As crianças que lêem esses livros - os biólogos de amanhã, gerentes da vida selvagem e formuladores de políticas - provavelmente identificarão os erros ou questionarão as informações? Janet Logie, professora da University Hill Elementary School, em Vancouver, diz que as três crianças que ela ensina não questionam as informações nos livros e frequentemente compartilham “fatos”. “Eles confiam nelas 100%”, diz ela.
E, na verdade, ela também não questiona. "Professores e bibliotecários não estão verificando a precisão", diz ela. "Nós assumimos que o autor faria a pesquisa e a editora checaria os fatos."
Deborah Hodge, autora e ex-professora infantil de Vancouver, concorda. “Como professora, não duvidei da exatidão dos livros. Eu acreditava que, se um livro tivesse sido publicado, ele teria sido rigorosamente checado ou escrito por um especialista na área. ”Quando ela mudou de ensino para escrita nos anos 90, descobriu que as editoras raramente têm verificadores de fatos e confiam fortemente em autores para se certificar de que seu trabalho é preciso. Ela também começou a perceber erros na escrita de outras pessoas. “Para cada livro de não ficção que escrevi desde então, e são quase 30, encontrei e paguei a um especialista para revisar meu trabalho antes da publicação.”
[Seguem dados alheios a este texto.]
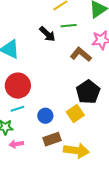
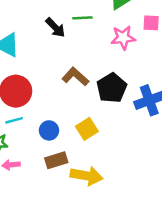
brown L-shape: (81, 54) -> (75, 77), moved
black pentagon: (88, 92) -> (112, 88), moved

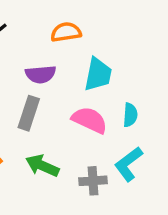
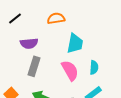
purple semicircle: (41, 74) -> (29, 43), moved
pink semicircle: (90, 120) -> (70, 70), turned 35

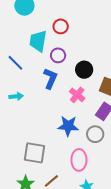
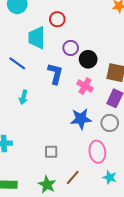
purple circle: (58, 55) -> (71, 48), moved
cyan arrow: (16, 96) -> (23, 97), turned 120
gray square: (35, 153) -> (51, 152), size x0.6

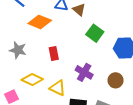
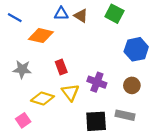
green square: (95, 33) -> (114, 14), moved
yellow triangle: (58, 88) -> (70, 92), moved, turned 36

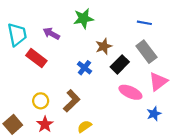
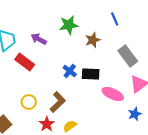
blue line: (144, 23) -> (115, 19), moved, turned 56
brown star: (104, 46) -> (93, 40), moved
black rectangle: (120, 64) -> (91, 74), moved, turned 48
red star: (45, 124) -> (47, 124), moved

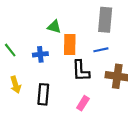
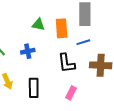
orange rectangle: (70, 44) -> (62, 28), moved

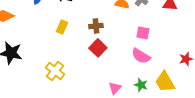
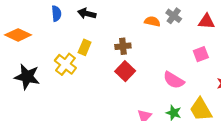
pink square: (143, 33) -> (201, 54), moved, turned -32
yellow cross: (55, 71) -> (65, 64), moved

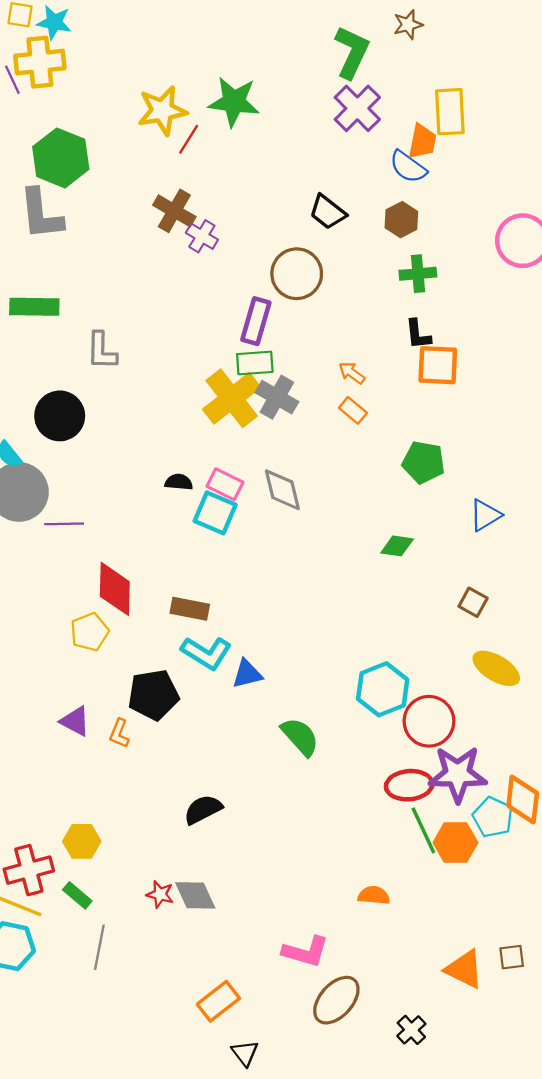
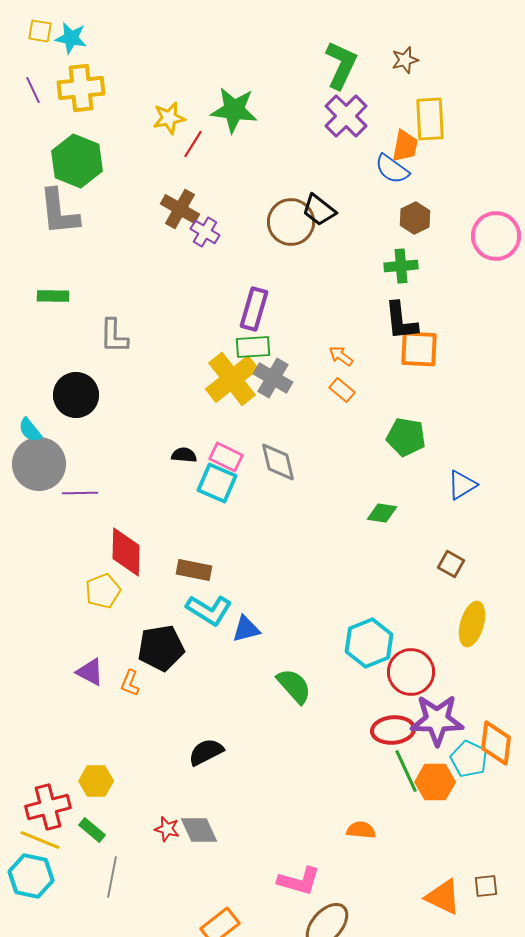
brown star: (408, 25) -> (405, 60), moved
yellow cross: (40, 62) -> (81, 88), moved
yellow star: (162, 111) -> (169, 118), size x0.7
brown hexagon: (401, 220) -> (415, 218), moved
brown circle: (297, 274) -> (291, 222), moved
green rectangle: (34, 307) -> (53, 296), size x0.7
black L-shape: (418, 334) -> (401, 321), size x1.4
yellow ellipse: (496, 668) -> (472, 624), turned 75

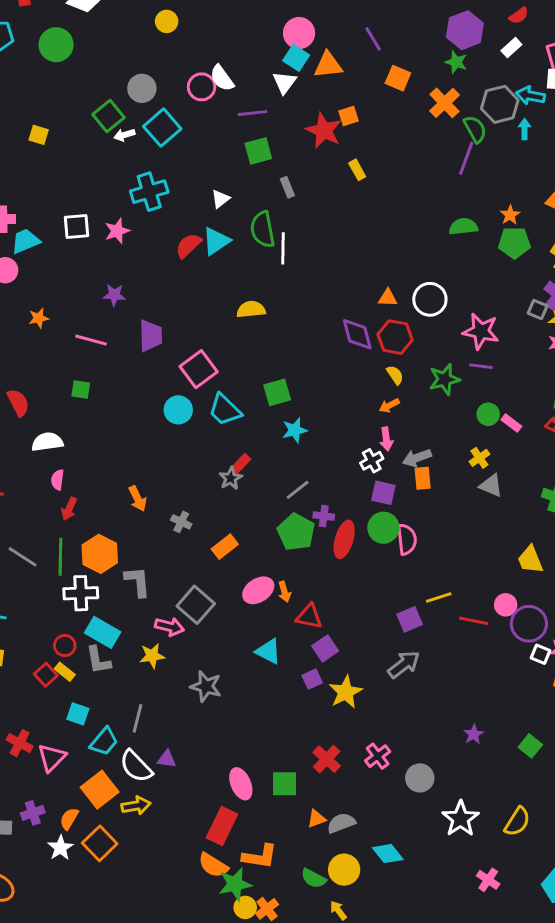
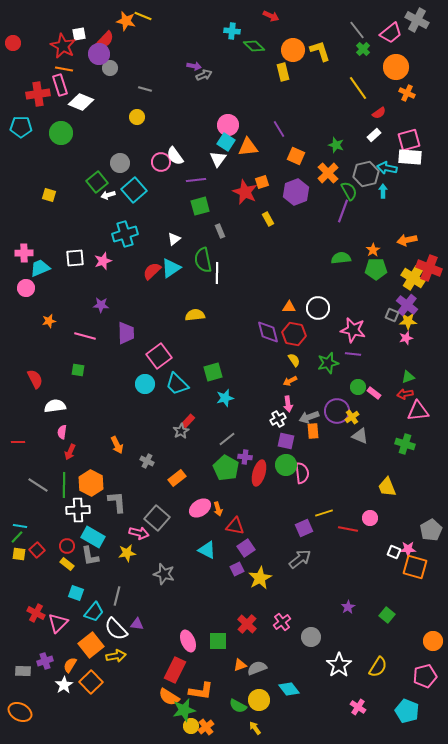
purple hexagon: (465, 30) -> (296, 192), moved
purple circle: (529, 624) -> (337, 411), moved
red square: (46, 675) -> (37, 550), moved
O primeiro editor de Hodge, Val Wyatt, aposentou-se há alguns anos, após uma carreira de destaque em publicações infantis de não-ficção e um período como editor de uma revista científica infantil. Ela diz que as publicações científicas infantis se tornaram mais sérias e mais profissionais nas últimas três décadas. Os editores sabem que as crianças, como a maioria das pessoas, acreditam no que lêem. “Com tanta desinformação em volta, os editores sentem uma grande responsabilidade por serem precisos”, diz ela. "Se os livros não forem completamente verificados pelos cientistas, os erros podem levar vida própria".
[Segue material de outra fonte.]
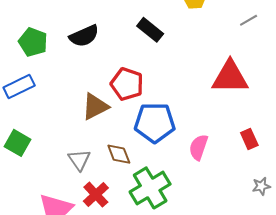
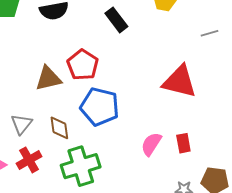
pink semicircle: (198, 147) -> (151, 144), moved

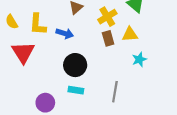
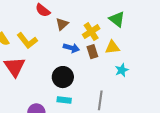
yellow L-shape: (38, 24) -> (27, 41), turned -40
blue arrow: (65, 33) -> (71, 48), moved

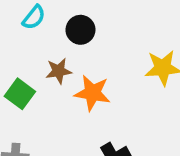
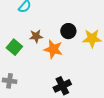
black circle: (80, 30) -> (68, 31), moved

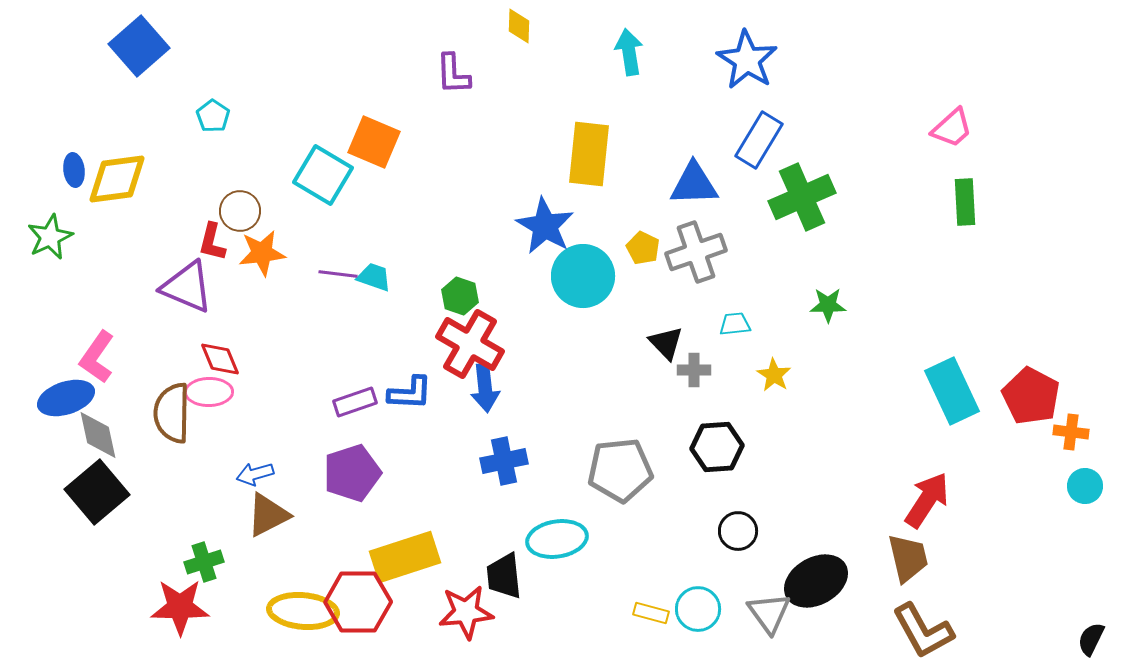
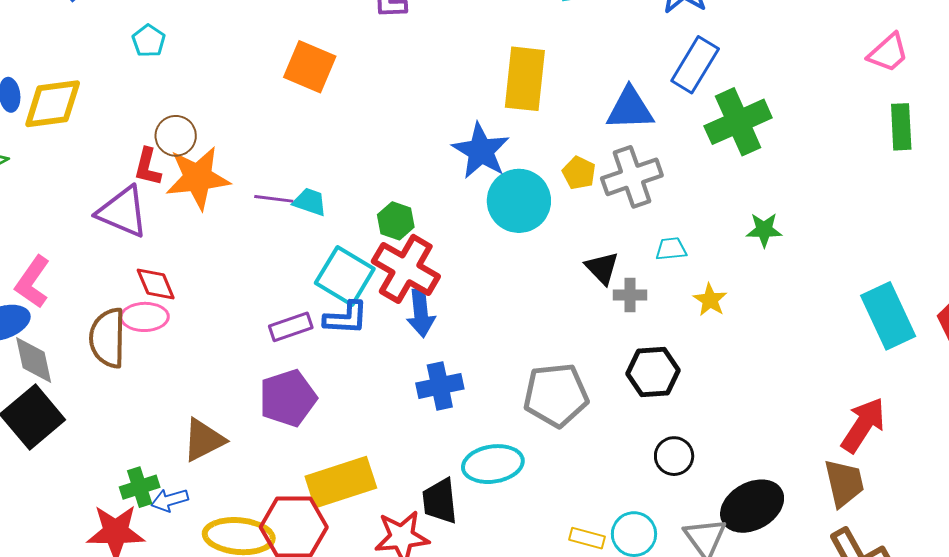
cyan square: (323, 175) -> (345, 276), moved
orange star: (262, 253) -> (198, 178), size x1.4
blue arrow: (255, 474) -> (170, 500), moved

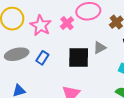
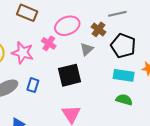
gray triangle: (100, 48) -> (87, 49), moved

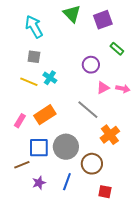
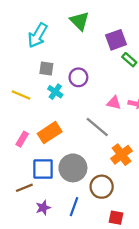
purple square: (103, 20) -> (116, 40), moved
cyan arrow: (34, 27) -> (38, 35), turned -120
gray square: (34, 57) -> (46, 68), moved
purple circle: (91, 65) -> (78, 77), moved
yellow line: (29, 82) -> (21, 95), moved
pink triangle: (103, 88) -> (114, 103), turned 40

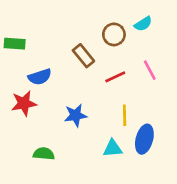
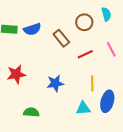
cyan semicircle: (143, 24) -> (106, 14), turned -72
blue semicircle: (40, 77) -> (32, 29), moved

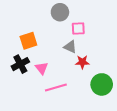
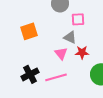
black cross: (20, 64) -> (30, 74), moved
pink triangle: (42, 68) -> (61, 53), moved

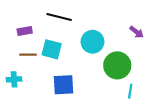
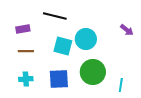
cyan square: (52, 49) -> (63, 46), moved
green circle: (117, 65) -> (93, 72), moved
cyan cross: (14, 79) -> (26, 79), moved

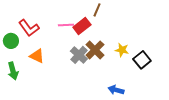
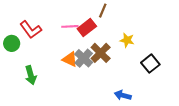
yellow star: (122, 50) -> (127, 40), moved
orange triangle: (37, 56) -> (70, 59), moved
green arrow: (13, 71) -> (31, 75), moved

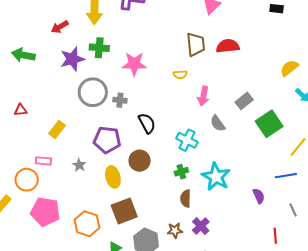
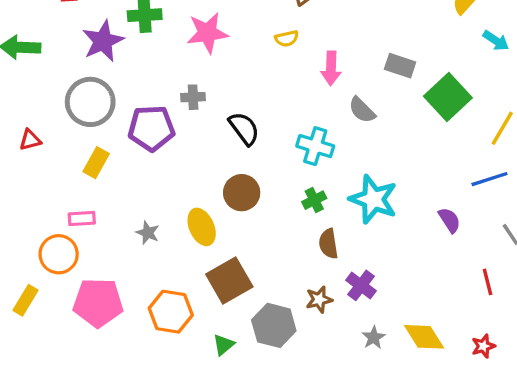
gray circle: (93, 92) -> (90, 102), moved
gray rectangle: (244, 101) -> (400, 66), turned 66
purple pentagon: (107, 140) -> (151, 128), moved
gray star: (79, 165) -> (148, 233), moved

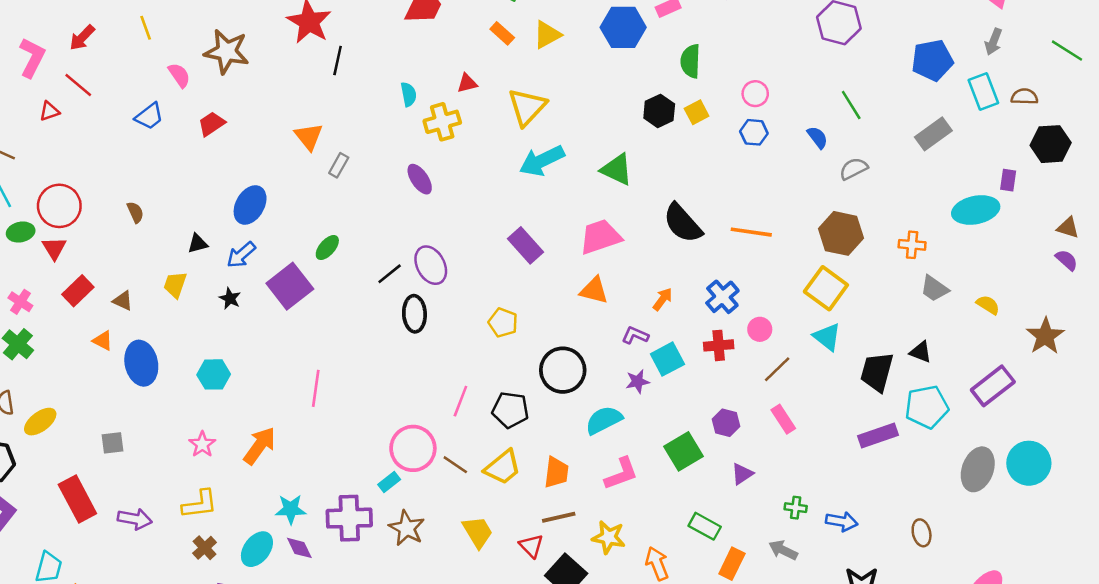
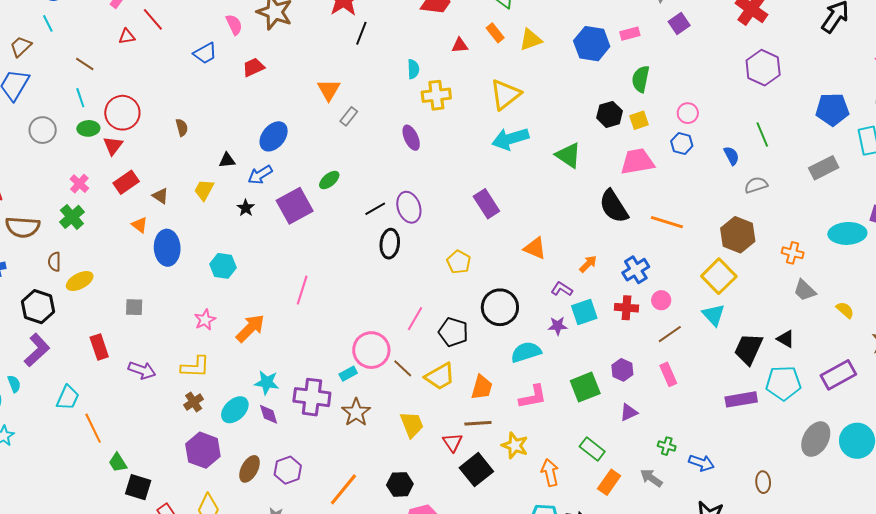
red triangle: (467, 83) -> (460, 45), moved
pink trapezoid: (600, 237) -> (637, 162), moved
red rectangle: (77, 499) -> (99, 347), size x0.7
As informações nos livros infantis, certas ou erradas, podem ter um alcance mais amplo do que o público-alvo da editora. Muitas vezes ouço de adultos que descobriram novas informações de meus próprios livros, e Hodge diz que sua impressão é que muitos pais obtêm suas informações pós-escola dos livros que lêem com seus filhos. Informações precisas no livro de uma criança sobre as baleias podem até levar os adultos a abandonar a fantasia biológica de uma baleia-de-água - uma espécie de Moby Fish - que tanto incomoda os biólogos.